Dispareja aplicación del criterio de idoneidad

El TSE ha aplicado diferentes criterios para inscribir a candidatos a cargos de elección popular para las elecciones de 2019. Foto La Hora

Por Eder Juárez
ejuarez@lahora.com.gt

El Tribunal Supremo Electoral (TSE) ha aplicado un criterio disparejo sobre el tema de idoneidad a candidatos que optan a cargos de elección popular, ya que mientras procesos legales en contra de aspirantes de varios partidos políticos no han sido obstáculos para su inscripción, sí lo han sido en otros casos, como el del expresidente Alfonso Portillo, a quien se le denegó su inscripción en aplicación del artículo 113 de la Constitución.

Además, en torno a denuncias en contra de candidatos, el Tribunal actuó de una manera con Mario Estrada, de la Unidad del Cambio Nacional (UCN), a quien revocó su candidatura presidencial, luego de que fuera detenido en Estados Unidos, y ha actuado otra manera con otros candidatos, como por ejemplo en el caso de Sandra Torres, cuyo caso actualmente se encuentra en manos de la Corte de Constitucionalidad (CC), tras una solicitud de antejuicio en su contra.

LOS CASOS DE PORTILLO Y UBICO

En el caso del expresidente Alfonso Portillo, el TSE denegó su inscripción, a quien sí le aplicó el artículo 113 de la Constitución. Portillo cumplió una condena en Estados Unidos.

Por otro lado, el TSE sí permitió la inscripción del diputado José Armando Ubico, del partido Todos, quien fue sentenciado en ese país en 2003 por tráfico de heroína.
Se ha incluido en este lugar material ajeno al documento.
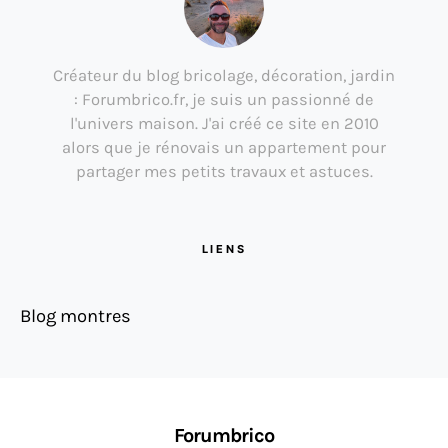
Créateur du blog bricolage, décoration, jardin
: Forumbrico.fr, je suis un passionné de
l'univers maison. J'ai créé ce site en 2010
alors que je rénovais un appartement pour
partager mes petits travaux et astuces.
LIENS
Blog montres
Forumbrico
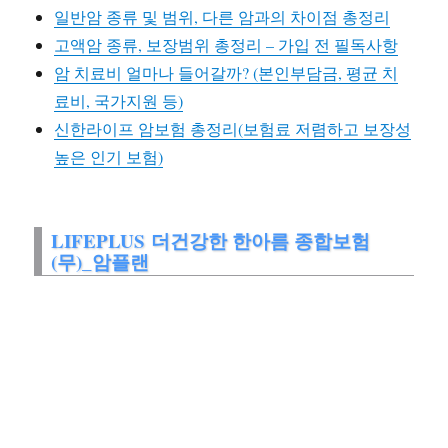
일반암 종류 및 범위, 다른 암과의 차이점 총정리
고액암 종류, 보장범위 총정리 – 가입 전 필독사항
암 치료비 얼마나 들어갈까? (본인부담금, 평균 치
료비, 국가지원 등)
신한라이프 암보험 총정리(보험료 저렴하고 보장성
높은 인기 보험)
LIFEPLUS 더건강한 한아름 종합보험
(무)_암플랜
Al igual que Portillo, Ubico cumplió su condena y ya fue inscrito por el Tribunal para reelegirse.

CASO UNE

En el caso de la Unidad Nacional de la Esperanza (UNE), según analistas consultados, los procesos legales en contra de algunos de sus candidatos y de su presidenciable Sandra Torres, marcan sus candidaturas.

Marvin Flores, de Acción Ciudadana, indicó que lamentablemente la UNE es una de las opciones electorales con probabilidad de ganar las elecciones, sin embargo, tiene una alta deslegitimación precisamente por los casos de investigación.
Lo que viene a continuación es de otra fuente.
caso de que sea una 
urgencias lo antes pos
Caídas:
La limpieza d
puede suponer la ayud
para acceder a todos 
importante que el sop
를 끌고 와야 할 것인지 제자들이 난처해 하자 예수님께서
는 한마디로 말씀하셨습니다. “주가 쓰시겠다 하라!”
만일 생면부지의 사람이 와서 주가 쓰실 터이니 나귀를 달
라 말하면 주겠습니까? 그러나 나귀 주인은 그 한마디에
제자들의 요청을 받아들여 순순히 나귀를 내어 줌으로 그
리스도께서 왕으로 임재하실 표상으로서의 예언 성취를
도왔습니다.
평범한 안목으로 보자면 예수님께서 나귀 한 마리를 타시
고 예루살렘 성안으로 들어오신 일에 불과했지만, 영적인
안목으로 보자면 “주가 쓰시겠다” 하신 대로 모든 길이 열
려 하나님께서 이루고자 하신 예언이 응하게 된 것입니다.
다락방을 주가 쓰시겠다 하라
“De ganar las elecciones haría un Gobierno débil porque precisamente llegarían con una baja legitimidad al ejercicio del poder, ese sería el principal problema”, señaló Flores.
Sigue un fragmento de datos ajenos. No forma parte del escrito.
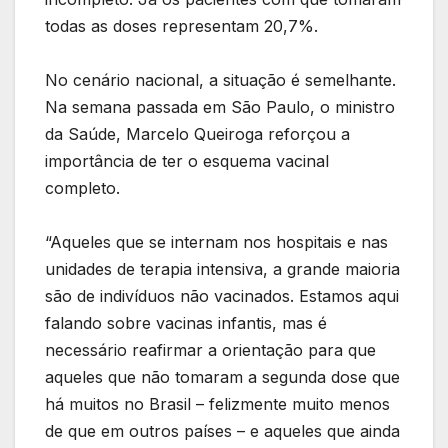
todas as doses representam 20,7%.
No cenário nacional, a situação é semelhante.
Na semana passada em São Paulo, o ministro
da Saúde, Marcelo Queiroga reforçou a
importância de ter o esquema vacinal
completo.
“Aqueles que se internam nos hospitais e nas
unidades de terapia intensiva, a grande maioria
são de indivíduos não vacinados. Estamos aqui
falando sobre vacinas infantis, mas é
necessário reafirmar a orientação para que
aqueles que não tomaram a segunda dose que
há muitos no Brasil – felizmente muito menos
de que em outros países – e aqueles que ainda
Agregó que la baja legitimidad que tendrían para gobernar les haría hacer una serie de negociaciones con diferentes actores políticos y económicos del país.

El analista descarta que a estas alturas de la contienda electoral el Tribunal Supremo Electoral (TSE) aplique el artículo 113 constitucional referente a la idoneidad de los candidatos de la UNE, porque la mayoría de candidatos están inscritos y con credenciales, además que el Tribunal ha sido muy subjetivo respecto a este tipo de evaluaciones.

“Estamos a poco más de 20 días de las elecciones en donde eso no va a suceder, y si sucediera solo abonaría a la incertidumbre electoral que se ha ido despejando poco a poco con las resoluciones de la Corte de Constitucionalidad”, dijo Flores.

RUIZ: SE DEBEN HACER CAMBIOS AL SISTEMA

Por su parte Emilio Ruiz, de la Asociación de Investigación y Estudios Sociales (Asies), dijo que si el TSE fuera más claro de poner los requisitos para aceptar o no candidaturas por ejemplo el no ser señalado, además del finiquito y los antecedentes penales y policiacos, se tendría un proceso electoral no señalado y sin incertidumbre.

“En este caso la legitimidad está muy golpeada, por lo que se deben trabajar otras reformas a la Ley Electoral como por ejemplo el cambio de formato del listado a elección, que fue algo que se dejó de tener para este proceso electoral”, indicó Ruiz.

Agregó que son pequeños cambios que se deben hacer al sistema para mejorar la legitimidad del modelo democrático que ha salido en distintas investigaciones como uno de los puntos más negativos que tiene la democracia.

De acuerdo con Ruiz, muchas veces la cultura política guatemalteca hace que se diga cosas cínicas como ‘él roba, pero también hace’, pero para que eso cambie se debe trabajar una reforma al sistema de partidos políticos, para que los candidatos no engañen a sus electores.